I love all data, whether it’s normally distributed or downright bizarre. However, many people are more comfortable with the symmetric, bell-shaped curve of a normal distribution. It is not as intuitive to understand a Gamma distribution, with its shape and scale parameters, as it is to understand the familiar Normal distribution with its mean and standard deviation.
However, it's a fact of life that not all data follow the Normal distribution. Hey, a lot of stuff is just abnormal...er...non-normally distributed. How to understand and present the practical implications of your non-normal distribution in an easy-to-understand manner is an ongoing challenge for analysts.
This is particularly true for quality process improvement analysts, because a lot of their data is skewed (non-symmetric). The output of many processes often have natural limits on one side of the distribution. Natural limits include things like purity, which can’t exceed 100%. Or drill hole sizes that cannot be smaller than the drill bit. These natural limits produce skewed distributions that extend away from the natural limit. So, non-normal data is actually typical in some areas.
Fear not; if you can shine the light on something and identify it, it makes it less scary. I will show you how to:
- use Minitab Statistical Software to identify the distribution of your data (this post)
- reap the benefits of the identificaton (next post)
To illustrate this process, I’ll look at the body fat percentage data from my previous post about using regression analysis for prediction. You can download this data here if you want to follow along.
Going with Raw Sample Data
We could simply plot the raw, sample data in a histogram like this one:

This histogram does show us the shape of the sample data and it is a good starting point. We can see that this distribution is skewed to the right and probably non-normal. However, this graph only tells us about the data from this specific example. You can’t make any inferences about the larger population.
What can be done to increase the usefulness of these data? First, identify the distribution that your data follow. Once you do that, you can learn things about the population—and you can create some cool-looking graphs!
How to Identify the Distribution of Your Data
To identify the distribution, we’ll go to Stat > Quality Tools > Individual Distribution Identification in Minitab. This handy tool allows you to easily compare how well your data fit 16 different distributions. It produces a lot of output both in the Session window and graphs, but don't be intimidated. Before we walk through the output, there are 3 measures you need to know.
Anderson-Darling statistic (AD): Lower AD values indicate a better fit. It’s generally valid to compare AD values between distributions and go with the lowest.
P-value: You want a high p-value. A low p-value (e.g., < 0.05) indicates that the data don’t follow that distribution. For some 3-parameter distributions, the p-value is impossible to calculate and is represented by asterisks.
LRT P: For 3-parameter distributions only, a low value indicates that adding the third parameter is a significant improvement over the 2-Parameter version. A higher value suggests that you may want to stick with the 2-Parameter version.
So, for my data, I’ll fill out the main dialog like this:

Let’s dive into the output. We’ll start with the Goodness of Fit Test table below.

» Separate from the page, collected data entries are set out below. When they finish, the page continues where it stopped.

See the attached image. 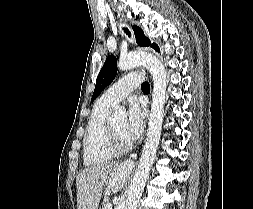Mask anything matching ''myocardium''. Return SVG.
<instances>
[{
  "mask_svg": "<svg viewBox=\"0 0 253 209\" xmlns=\"http://www.w3.org/2000/svg\"><path fill=\"white\" fill-rule=\"evenodd\" d=\"M107 138L108 145L111 151H113L116 155L124 154L132 149V144H123L117 138L111 123L107 124Z\"/></svg>",
  "mask_w": 253,
  "mask_h": 209,
  "instance_id": "myocardium-1",
  "label": "myocardium"
}]
</instances>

The very first line shows our data are definitely not normally distributed, because the p-value for Normal is less than 0.005!
We'll skip the two transformations (Box-Cox and Johnson) because we want to identify the native distribution rather than transform it.
A good place to start is to skim through the AD values and look for the lowest. The lowest AD is for 3-Parameter Weibull. However, the AD values for 3-Parameter Lognormal, Largest Extreme Value, and 3-Parameter Gamma are all close. For the 3-Parameter Weibull, the LRT P is significant (0.000), which means that the third parameter significantly improves the fit. The LRT P is not significant for the other 3-Parameter candidate distributions.
Given the lower AD value and the significant LRT P value, we can pick the 3-Parameter Weibull distribution as the best fit for our data. We identified this distribution by looking at the table in the Session window, but Minitab also creates a series of graphs that provide most of the same information along with probability plots. You can see 3-Parameter Weibull in the graph below. The data points follow a fairly straight line, which indicates a fit.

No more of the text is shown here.